Lesson 8: Generative Modeling

Generative Modeling

Generative modeling is an unsupervised learning approach with the goal of learning the underlying probability distribution of input data. A generative modeling involves learning a density estimation (probability distribution) and generating sample data with the probability distribution model.

Examples of generative models include:

Autoencoders (AEs)
Variational autoencoders (VAEs)
Generative Adversarial Networks (GANs)

Autoencoders (AE)

These are neural networks consisting of encoder and a decoder networks.

The encoder learns a network that maps an input \(x\) to a low dimensional latent representation \(z\).

The decoder takes the low dimension representation \(z\) and maps it to the original data \(x\). The decoder learns a network that reconstructs the original data \(x\) from \(z\). That is, the decoder learns to generate data \(\hat{x}\) that looks like the original input data \(x\).

Training objective: The goal of the training is to minimize reconstruction loss. A loss function, such as Mean Squared Error (MSE) is used. Backpropagation of gradient respect to the encoder and decoder weights is used to update the weights in the encoder-decoder model.

The term “autoencoder” arises from the fact that the network automatically encodes the data into a latent representation. The data is not manually encoded.

Variational Autoencoders

Autoencoders are deterministic which means after training an autoencoder, at inference time, when you pass input data into the autoencoder network, the same data will be generated as output without any variability. To introduce some variability in the output generated, we could use variational autoencoders. A variational autoencoder consist of encoder and decoder networks.

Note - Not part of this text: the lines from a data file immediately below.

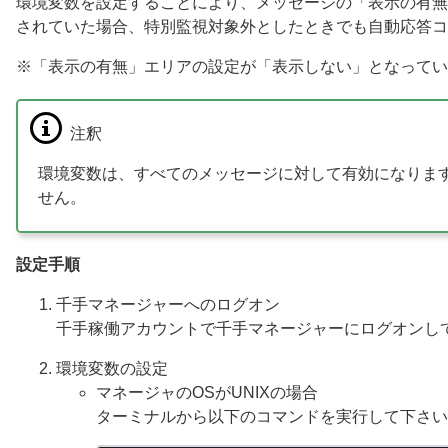
環境変数を設定することにより、メッセージの「表示の有無
されていた場合、特別監視対象外としたときでも自動応答コ
※「表示の有無」エリアの設定が「表示しない」となってい
注釈
環境変数は、すべてのメッセージに対して有効になりま
せん。
設定手順
千手マネージャーへのログオン
千手稼働アカウントで千手マネージャーにログオンし
環境変数の設定
マネージャのOSがUNIXの場合
ターミナルから以下のコマンドを実行して下さい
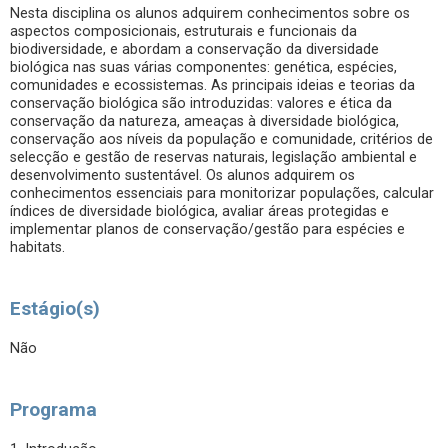
Nesta disciplina os alunos adquirem conhecimentos sobre os
aspectos composicionais, estruturais e funcionais da
biodiversidade, e abordam a conservação da diversidade
biológica nas suas várias componentes: genética, espécies,
comunidades e ecossistemas. As principais ideias e teorias da
conservação biológica são introduzidas: valores e ética da
conservação da natureza, ameaças à diversidade biológica,
conservação aos níveis da população e comunidade, critérios de
selecção e gestão de reservas naturais, legislação ambiental e
desenvolvimento sustentável. Os alunos adquirem os
conhecimentos essenciais para monitorizar populações, calcular
índices de diversidade biológica, avaliar áreas protegidas e
implementar planos de conservação/gestão para espécies e
habitats.
Estágio(s)
Não
Programa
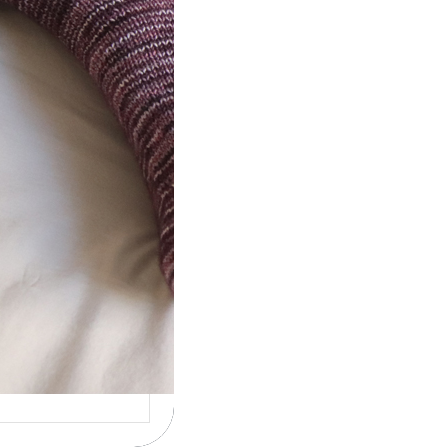
ot} Le défi 2026 :
icote mes
ettes
la 4ème année
cutive que
nise un défi de…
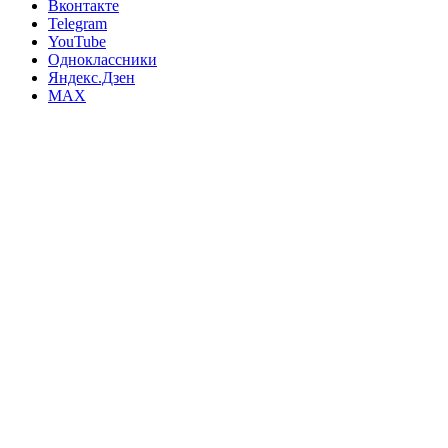
Вконтакте
Telegram
YouTube
Одноклассники
Яндекс.Дзен
MAX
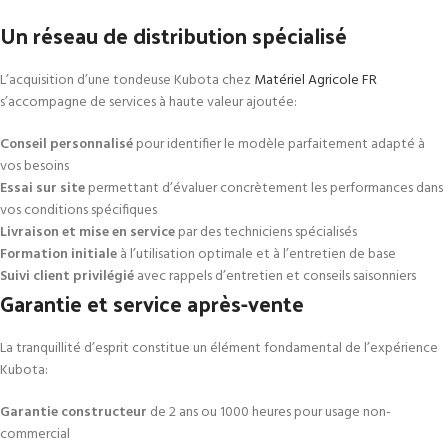
Un réseau de distribution spécialisé
L’acquisition d’une tondeuse Kubota chez
Matériel Agricole FR
s’accompagne de services à haute valeur ajoutée:
Conseil personnalisé
pour identifier le modèle parfaitement adapté à
vos besoins
Essai sur site
permettant d’évaluer concrètement les performances dans
vos conditions spécifiques
Livraison et mise en service
par des techniciens spécialisés
Formation initiale
à l’utilisation optimale et à l’entretien de base
Suivi client privilégié
avec rappels d’entretien et conseils saisonniers
Garantie et service après-vente
La tranquillité d’esprit constitue un élément fondamental de l’expérience
Kubota:
Garantie constructeur
de 2 ans ou 1000 heures pour usage non-
commercial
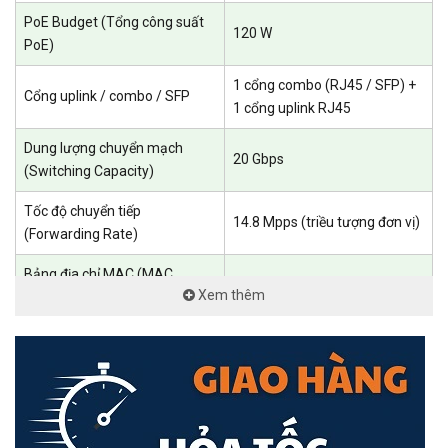
PoE Budget (Tổng công suất
120 W
PoE)
Tự động ngăn chặn vòng lặp đảm bảo tính liên tục của dịch vụ
1 cổng combo (RJ45 / SFP) +
Mạng vẫn duy trì kết nối khi xảy ra hiện tượng lặp mạng.
Cổng uplink / combo / SFP
1 cổng uplink RJ45
Dung lượng chuyển mạch
20 Gbps
(Switching Capacity)
Tốc độ chuyển tiếp
14.8 Mpps (triều tượng đơn vị)
(Forwarding Rate)
Bảng địa chỉ MAC (MAC
4.000 entry
Xem thêm
Address Table)
VLAN tối đa hỗ trợ
16 VLAN
Bảo vệ chống sét (Surge
Cloud, giúp doanh nghiệp của bạn dễ dàng hơn
6 kV
Protection)
SON, cung cấp không cần chạm tới Đám mây
Hoạt động mở rộng PoE
Hỗ trợ truyền tới 250 m ở chế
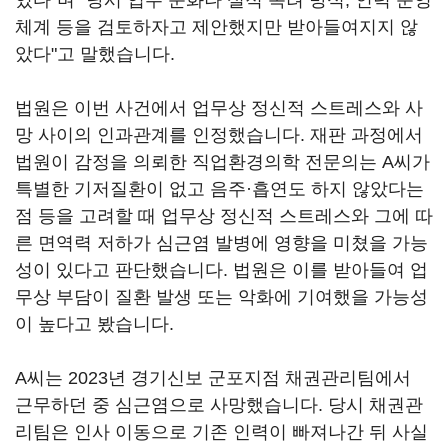
있다"며 "당시 업무 문화나 실적 독려 방식, 인력 운영
체계 등을 검토하자고 제안했지만 받아들여지지 않
았다"고 말했습니다.
법원은 이번 사건에서 업무상 정신적 스트레스와 사
망 사이의 인과관계를 인정했습니다. 재판 과정에서
법원이 감정을 의뢰한 직업환경의학 전문의는 A씨가
특별한 기저질환이 없고 음주·흡연도 하지 않았다는
점 등을 고려할 때 업무상 정신적 스트레스와 그에 따
른 면역력 저하가 심근염 발병에 영향을 미쳤을 가능
성이 있다고 판단했습니다. 법원은 이를 받아들여 업
무상 부담이 질환 발생 또는 악화에 기여했을 가능성
이 높다고 봤습니다.
A씨는 2023년 경기신보 군포지점 채권관리팀에서
근무하던 중 심근염으로 사망했습니다. 당시 채권관
리팀은 인사 이동으로 기존 인력이 빠져나간 뒤 사실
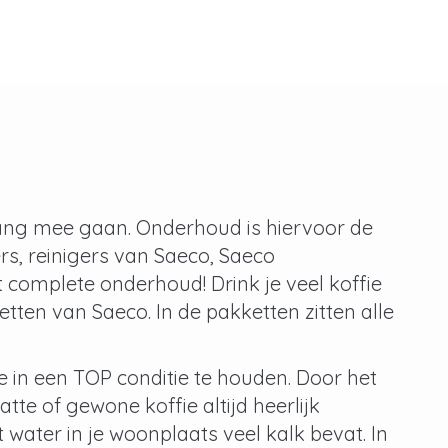
ang mee gaan. Onderhoud is hiervoor de
rs, reinigers van Saeco, Saeco
 complete onderhoud! Drink je veel koffie
etten van Saeco. In de pakketten zitten alle
in een TOP conditie te houden. Door het
tte of gewone koffie altijd heerlijk
 water in je woonplaats veel kalk bevat. In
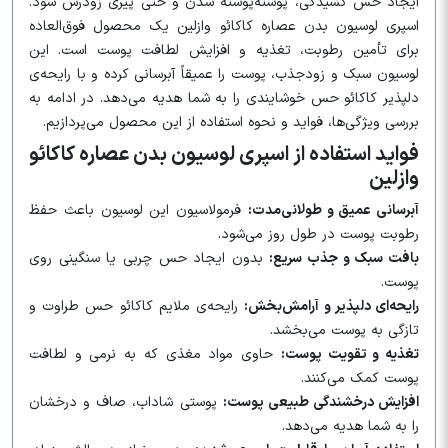
ایجاد حس کشیدگی، پوسته‌پوسته شدن و حتی پیری زودرس شود.
اسپری لوسیون بدن عصاره کاکائو وازلین یک محصول فوق‌العاده
برای تأمین رطوبت، تغذیه و افزایش لطافت پوست است. این
لوسیون سبک و زودجذب، پوست را عمیقاً آبرسانی کرده و با رایحه‌ی
دلپذیر کاکائو حس خوشایندی را به شما هدیه می‌دهد. در ادامه به
بررسی ویژگی‌ها، فواید و نحوه استفاده از این محصول می‌پردازیم.
فواید استفاده از اسپری لوسیون بدن عصاره کاکائو
وازلین
آبرسانی عمیق و طولانی‌مدت:
فرمولاسیون این لوسیون باعث حفظ
رطوبت پوست در طول روز می‌شود.
بافت سبک و جذب سریع:
بدون ایجاد حس چربی یا سنگینی روی
پوست.
رایحه‌ای دلپذیر و آرامش‌بخش:
رایحه‌ی ملایم کاکائو حس طراوت و
تازگی به پوست می‌بخشد.
تغذیه و تقویت پوست:
حاوی مواد مغذی که به نرمی و لطافت
پوست کمک می‌کنند.
افزایش درخشندگی طبیعی پوست:
پوستی شاداب، صاف و درخشان
را به شما هدیه می‌دهد.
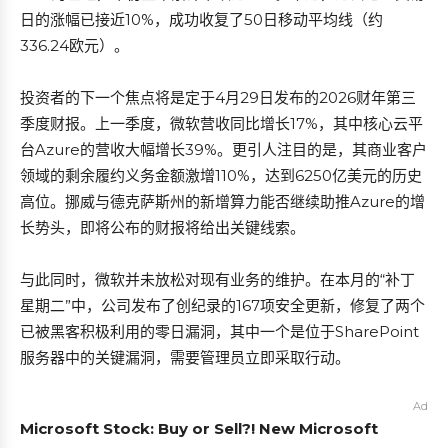
日的涨幅已接近10%，成功收复了50日移动平均线（约
336.24欧元）。
投资者的下一个焦点将是定于4月29日发布的2026财年第三
季度财报。上一季度，微软营收同比增长17%，其中核心云平
台Azure的营收大幅增长39%。更引人注目的是，其商业客户
领域的剩余履约义务金额激增110%，达到6250亿美元的历史
高位。挪威与德克萨斯州的新增算力能否继续助推Azure的增
长势头，即将公布的财报将给出关键线索。
与此同时，微软并未放松对现有业务的维护。在本月的“补丁
星期二”中，公司发布了创纪录的167项安全更新，修复了两个
已被黑客积极利用的零日漏洞，其中一个是位于SharePoint
服务器中的关键漏洞，需要管理员立即采取行动。
Ad
Microsoft Stock: Buy or Sell?! New Microsoft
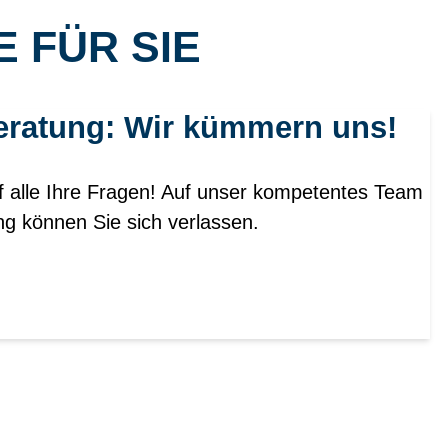
 FÜR SIE
eratung: Wir kümmern uns!
f alle Ihre Fragen! Auf unser kompetentes Team
ng können Sie sich verlassen.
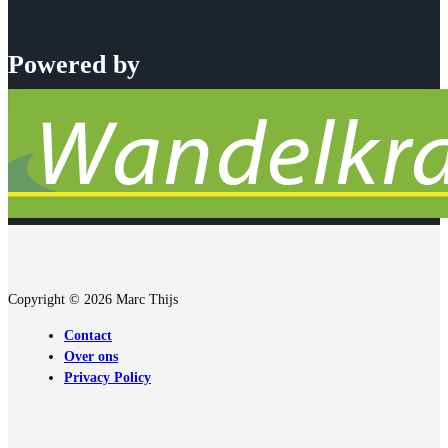
Powered by
Copyright © 2026 Marc Thijs
Contact
Over ons
Privacy Policy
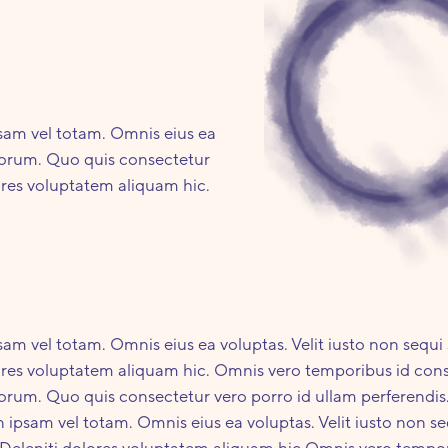
sam vel totam. Omnis eius ea
laborum. Quo quis consectetur
lores voluptatem aliquam hic.
am vel totam. Omnis eius ea voluptas. Velit iusto non sequi
olores voluptatem aliquam hic. Omnis vero temporibus id con
laborum. Quo quis consectetur vero porro id ullam perferendi
ipsam vel totam. Omnis eius ea voluptas. Velit iusto non se
. Deleniti dolores voluptatem aliquam hic.Omnis vero tempor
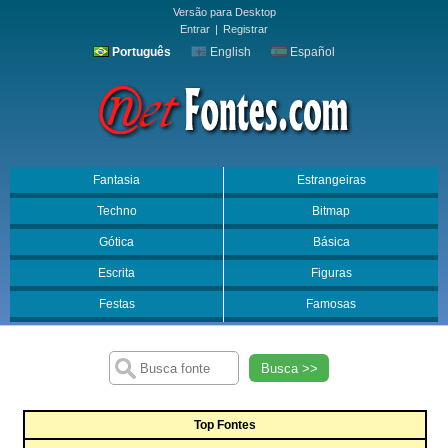
Versão para Desktop
Entrar
|
Registrar
Português
English
Español
Fantasia
Estrangeiras
Techno
Bitmap
Gótica
Básica
Escrita
Figuras
Festas
Famosas
Busca >>
Top Fontes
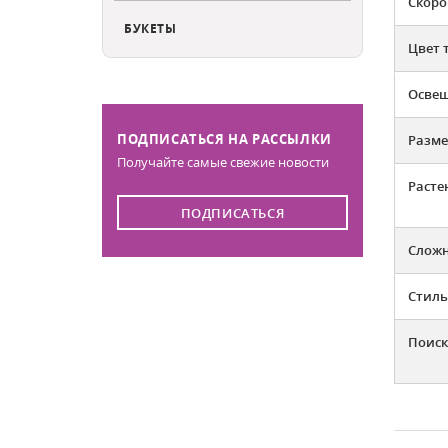
Скоро
БУКЕТЫ
Цвет 
Освещ
ПОДПИСАТЬСЯ НА РАССЫЛКИ
Разме
Получайте самые свежие новости
Расте
ПОДПИСАТЬСЯ
Слож
Стиль
Поиск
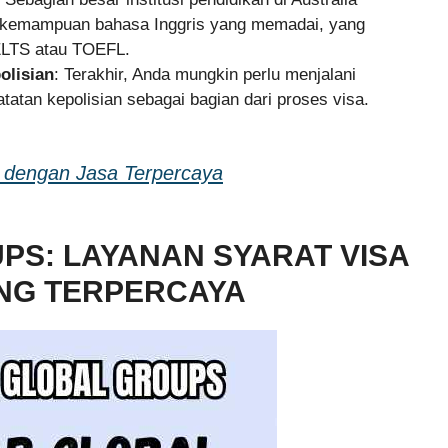
i kemampuan bahasa Inggris yang memadai, yang
 IELTS atau TOEFL.
olisian
: Terakhir, Anda mungkin perlu menjalani
tan kepolisian sebagai bagian dari proses visa.
 dengan Jasa Terpercaya
S: LAYANAN SYARAT VISA
ANG TERPERCAYA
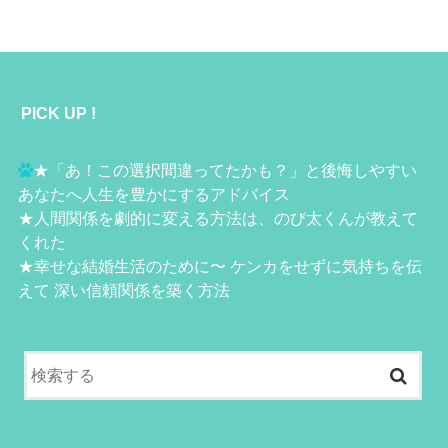
PICK UP !
★
「あ！この選択間違ってたかも？」と後悔しやすい
あなたへ人生を豊かにするアドバイス
★
人間関係を劇的に変える方法は、のび太くんが教えて
くれた
★
幸せな結婚生活のために〜 ケンカをせずに気持ちを伝
えて 深い信頼関係を築く方法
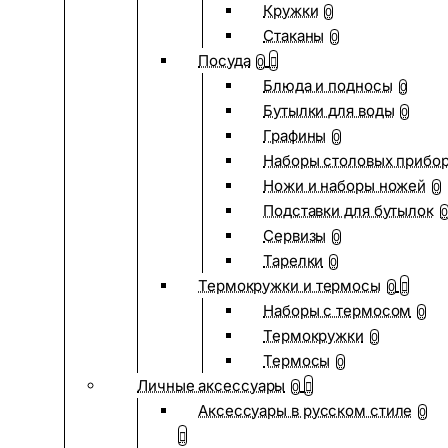
Кружки
0
Стаканы
0
Посуда
0
Блюда и подносы
0
Бутылки для воды
0
Графины
0
Наборы столовых прибо
Ножи и наборы ножей
0
Подставки для бутылок
0
Сервизы
0
Тарелки
0
Термокружки и термосы
0
Наборы с термосом
0
Термокружки
0
Термосы
0
Личные аксессуары
0
Аксессуары в русском стиле
0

The encoder networks maps an input \(x\) to a lower-dimensional latent representation \(z\). The encoder network does not directly output \(z\). Instead the encoder network outputs the mean \(\mu\) and the standard deviation \(\sigma\) which are the parameters of the Gaussian distribution \(q(z∣x)\) for sampling \(z\).

The last hidden layer of the encoder network is transformed linearly into generate two vectors \(\mu\) and \(\sigma\). The idea is to use \(\mu\) and \(\sigma\) to obtain a sampling layer \(z \sim N(\mu, \sigma)\). However, if \(z\) is sampled directly from the normal distribution, we cannot backpropagate the gradient through the sampling layer. Sampling is a non-differentiable operation so we would not be able to find derivatives in the chain rule such as \(\frac{\partial z}{\partial \mu}\).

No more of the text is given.